Preparing for the impact of Covid19 and beyond
Years ago, Bill Gates tried to warn us all about the risk of a deadly virus. Unfortunately, we didn’t heed his warning.
His efforts will likely change the way healthcare organizations prepare, governments track outbreaks and how vaccines are developed.
If you’re thinking about healthcare venture capital or startup, here are a few takeaways from my studies last week:
1/ Venture is big business: Returns have normalized as more money runs into the sector. That may change if stock markets continue to contract.
2/ Small funds preform better than big funds: Funds less than $500 Million are more likely to return 2x the capital invested after fees. Big funds are reportedly more dependent on the management fees and might be impacted more than smaller funds.
3/ Entrepreneurs are important: If there is no entrepreneur, there is no need for venture capitalists, investors, lawyers, accountants or other professionals. Entrepreneurs deserve your respect.
4/ Terms: Many of the deal terms seem to be driven by scarcity which makes for a really toxic working relationship. If you have to control the company, it’s probably not a deal worth doing.
5/ Fees: The healthcare industry is not the only industry resistant to change. Personal interests often get in the way of much needed progress in venture too.
The Hulu documentary about Hillary Clinton is worth watching if you have some down time. It’s available on Netflix and likely other streaming services.
What many Americans didn’t realize, Hillary had the respect of several staunch Republicans including: John McCain, Lindsay Graham and Bill First MD from her work on various bills including the Children’s Health Insurance Plan [CHIP]. Many didn’t get past the name “crocked Hillary” and “lock her up” chant to learn the truth.
Regardless of what you think about the Clintons now or more broadly Democrats, there are some important takeaways for us all.
1/ Media: Headlines are meant to get our attention not provide the substance for a meaningful debate on the issues. Unfortunately, many Americans now seem to have an attention span limited to about 140 characters. That makes it really hard to share the information needed for everyone to make good decisions – even in times of Covid19.
Just remember, the devil is in the details. Before you loose your head, use the three  D’s from Radical Candor for good decision making: Discuss, Debate and Decide.
2/ Timing – Some risks can be mitigated. Others come out of the blue and totally change the game. Game changers take out everything that’s weak.

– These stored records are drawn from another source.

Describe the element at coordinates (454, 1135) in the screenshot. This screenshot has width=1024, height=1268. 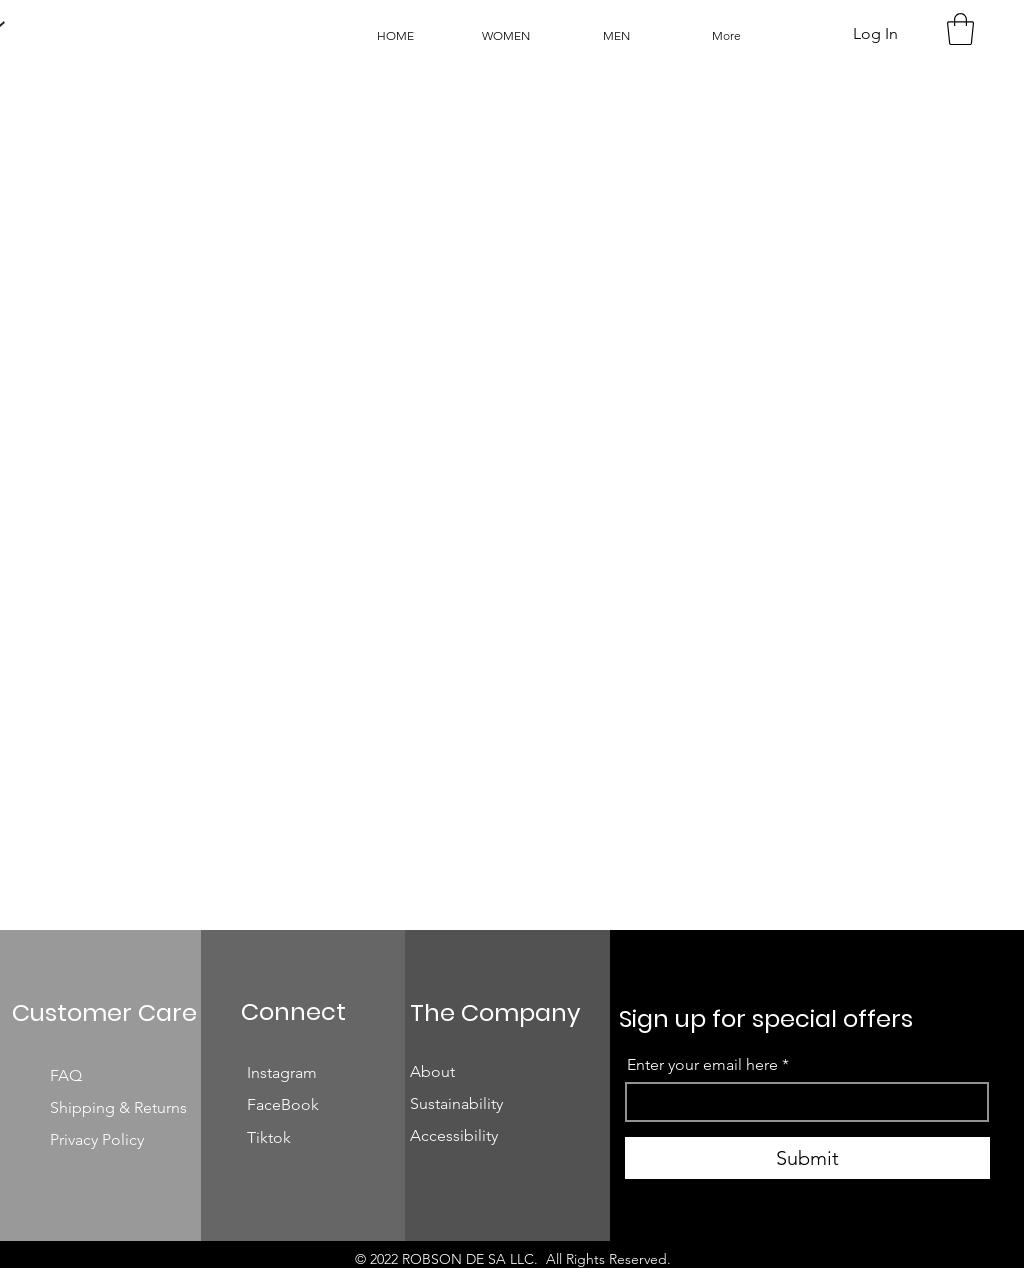 I see `Accessibility` at that location.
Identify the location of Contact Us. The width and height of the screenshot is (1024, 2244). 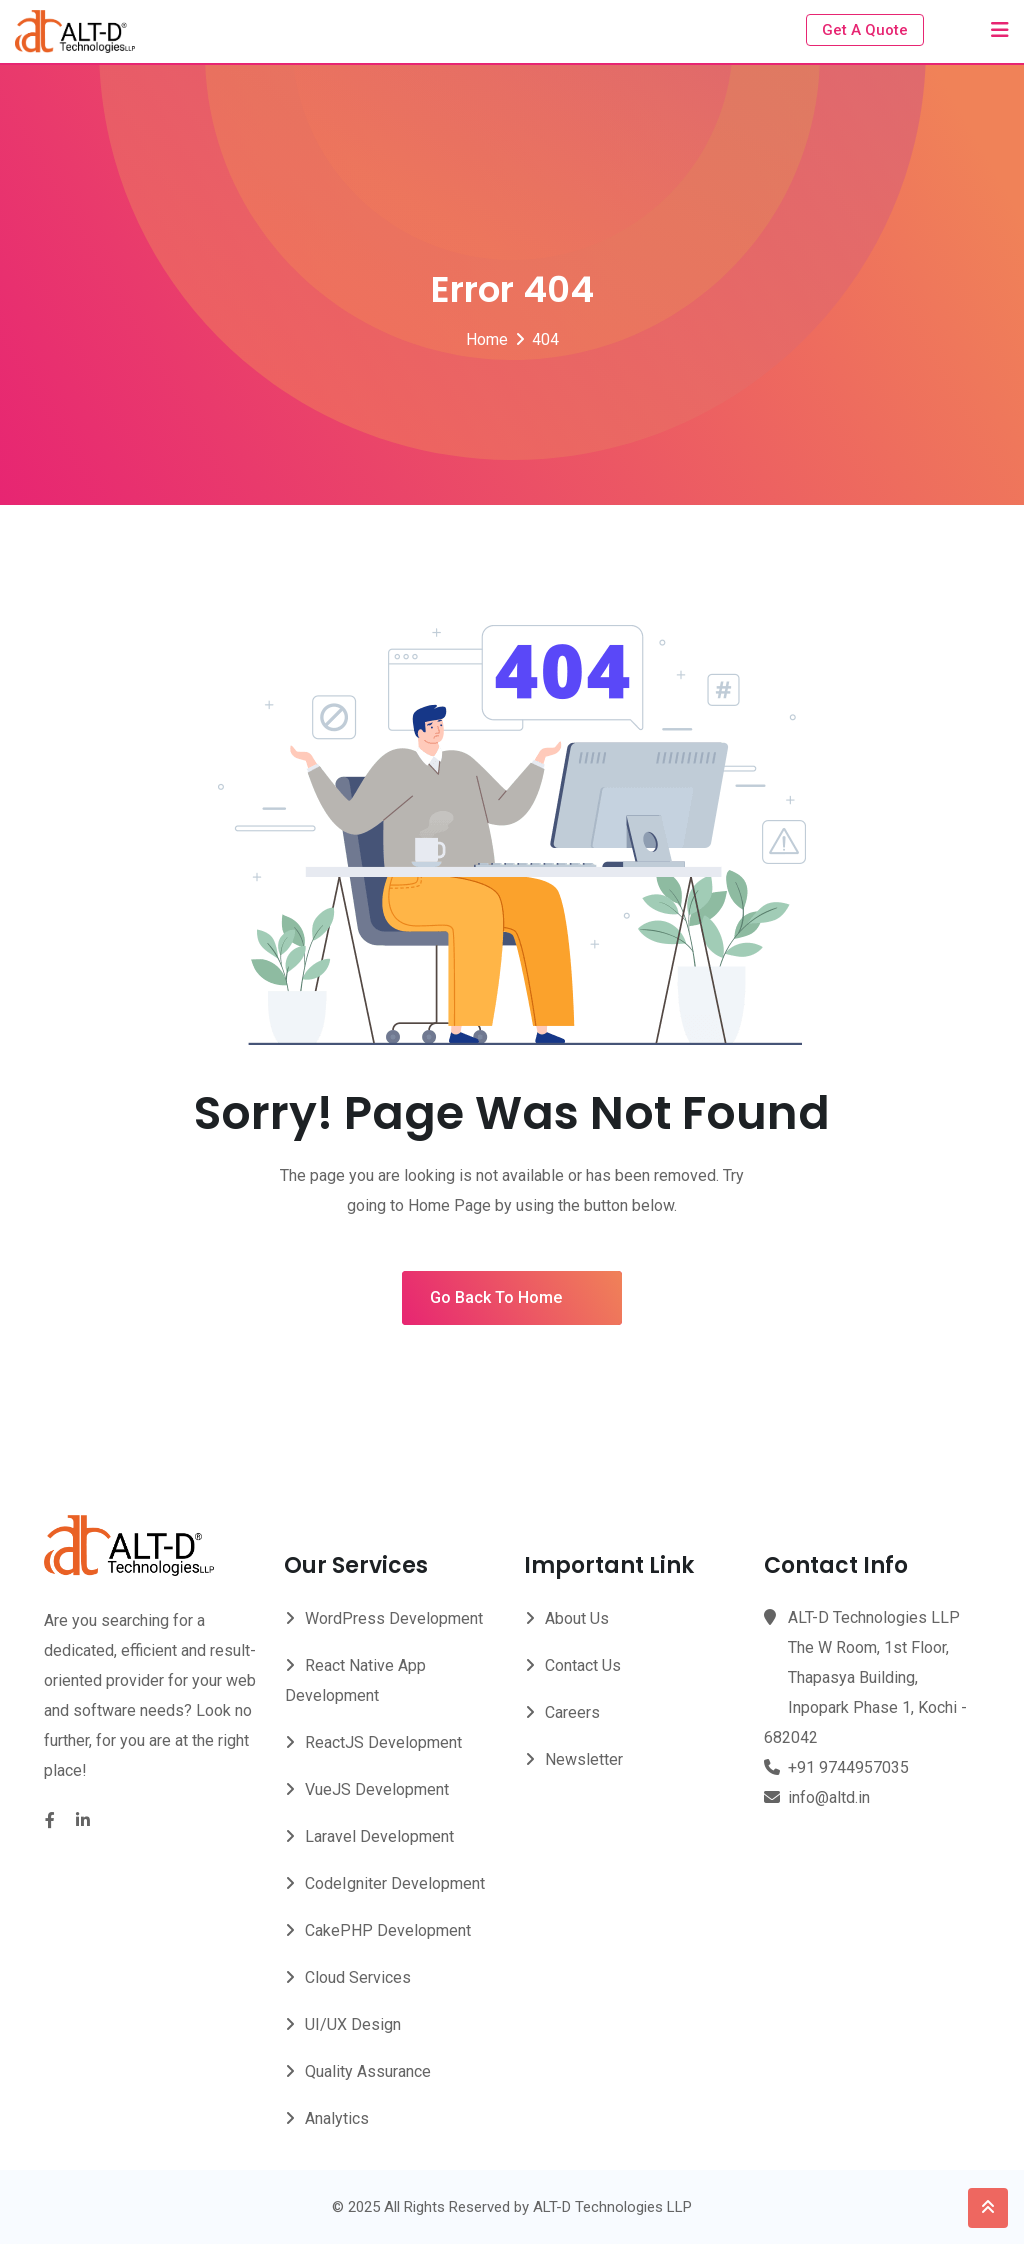 (583, 1665).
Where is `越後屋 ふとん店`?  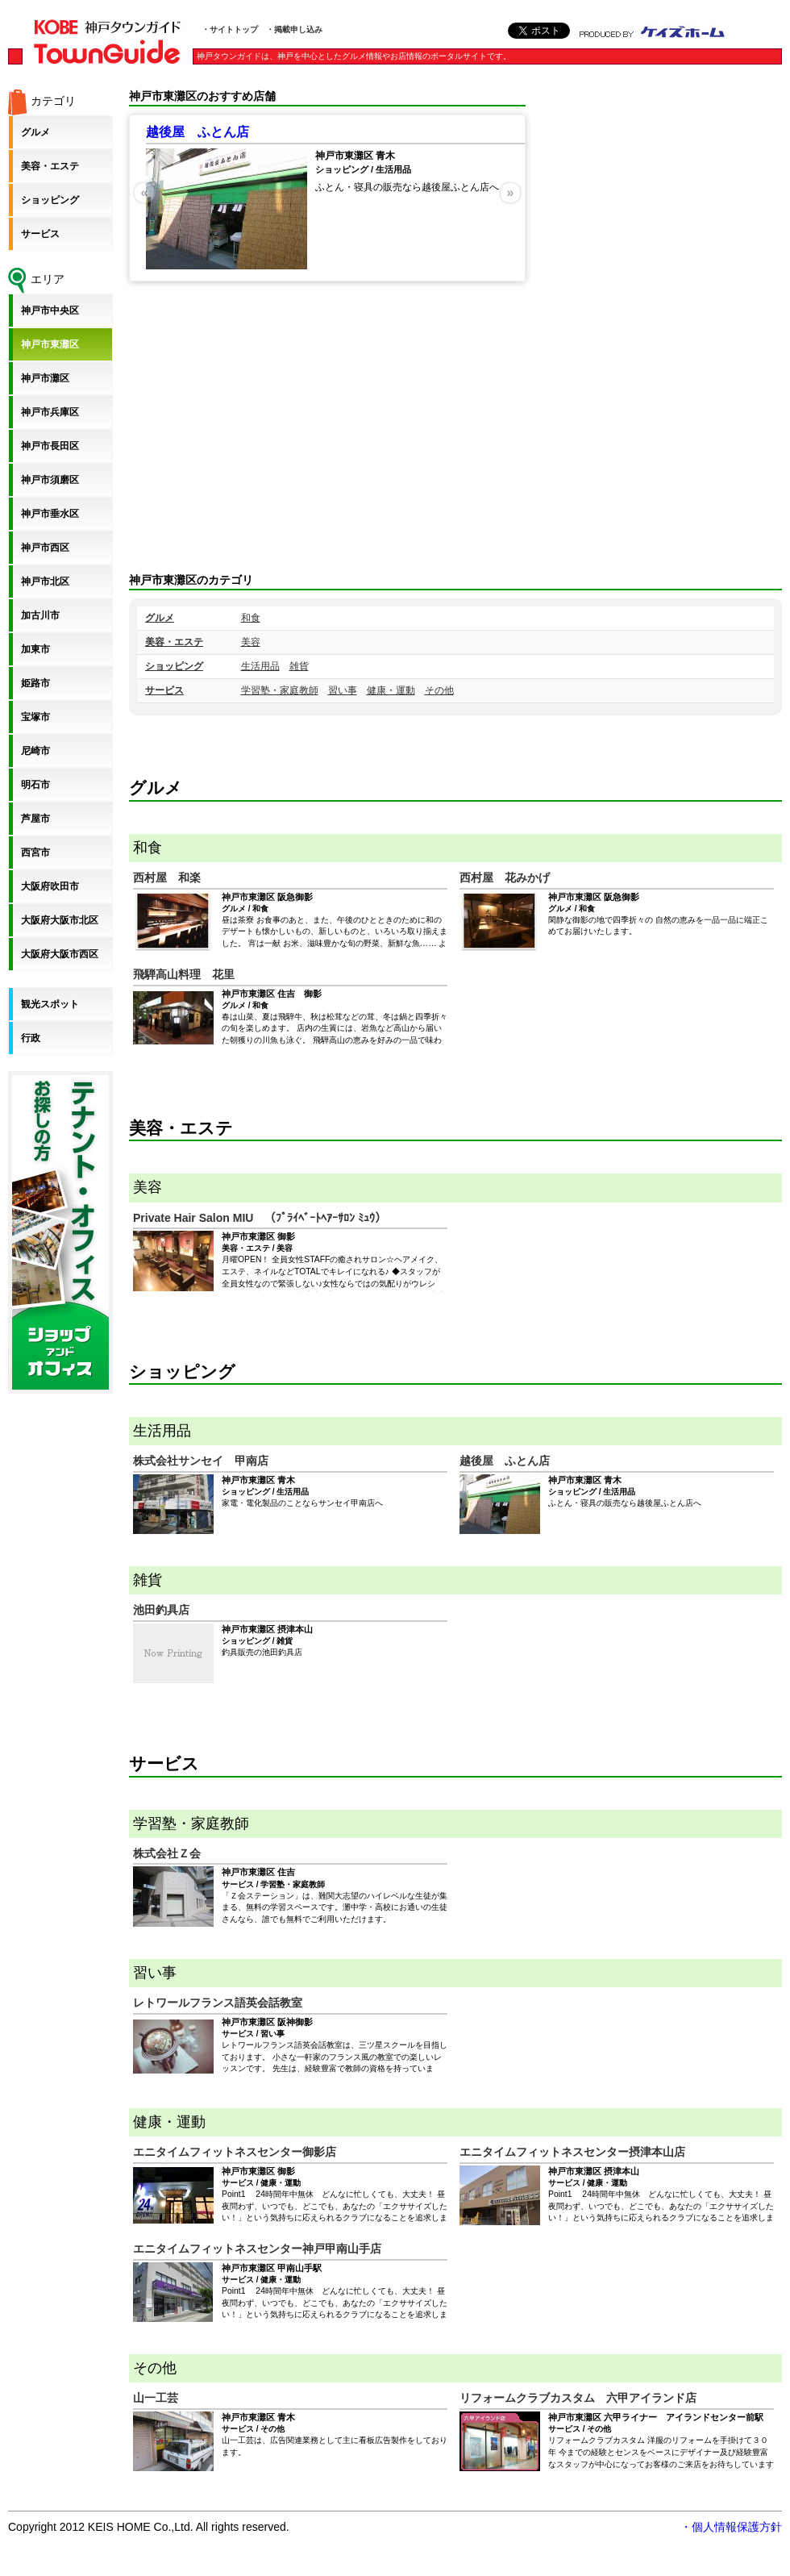 越後屋 ふとん店 is located at coordinates (197, 132).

Scale appropriately and sure up your resources to weather the storm ahead. We’re likely not going to see a return to business as usual in the near future. Let’s hope for a U [2001 recession] and not a L [2008 crisis] but consider both in your strategic plans.
3/ Progress: There is often a gap in what we want to do and what we can do within a given political landscape.
Ultimate success requires a lot of small steps and zigzags to achieve a goal. Progress is good. Celebrate each small win.
Whatever happens, it’s going to be one heck of a ride!